Making money and protecting the environment are often portrayed as being at odds with one another. But nothing could be further from the truth. In fact, some of the best tips for living a financially savvy lifestyle mirror the exact strategies for pursuing an environmentally conscious existence. Whether you’re looking for easy ways to secure your bottom line or you’re looking for ways to reduce your ecological footprint, the same general ideas apply: avoid wastefulness, make thoughtful decisions, and don’t shy away from a little extra work.
With these ideas in mind, below are a few helpful suggestions for improving the outlook for both the planet and your personal finances:
1. Take the Waste Out of Your Life
Convenience often takes precedence as we move quickly through our everyday lives.

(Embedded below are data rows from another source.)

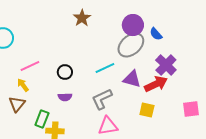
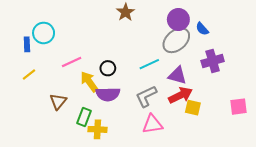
purple cross: (166, 65) -> (213, 61), turned 30
red arrow: (156, 84) -> (180, 95), moved
yellow arrow: (23, 85) -> (89, 82), moved, size x1.5
purple semicircle: (65, 97) -> (108, 94), size x1.6

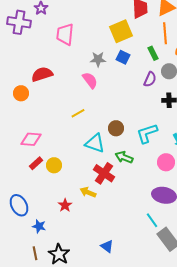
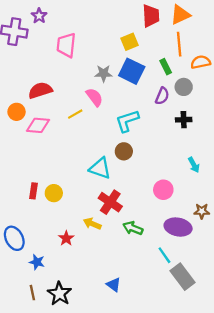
yellow square: (121, 31) -> (129, 42), size x0.7
blue square: (123, 57) -> (132, 71), size x1.6
yellow line: (78, 113) -> (75, 114), moved
cyan L-shape: (147, 133) -> (127, 121), moved
pink diamond: (31, 139) -> (38, 125), moved
green arrow: (124, 157) -> (133, 228), moved
pink circle: (166, 162) -> (163, 190), moved
red rectangle: (36, 163) -> (33, 191), turned -40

This is the principle underlying our consumer culture, which relies heavily on disposable products that are heavy on packaging and low on long-term value. So many of these single-use, throwaway items end up in landfills. Even those that end up in recycling bins require energy for processing and reuse. In other words, no matter which bin you use to dispose of your refuse, you are creating waste.
Not only that, but there is little to no economic gain in the use of disposables. This is money that you’ll spend endlessly in a cycle of constant purchase, consumption, disposal, and replacement. In other words, you are essentially throwing your money into a waste basket. Your bank account doesn’t care whether you throw this money into the blue bin marked recycling or the regular old trash can. Either way, it’s money you won’t be getting back.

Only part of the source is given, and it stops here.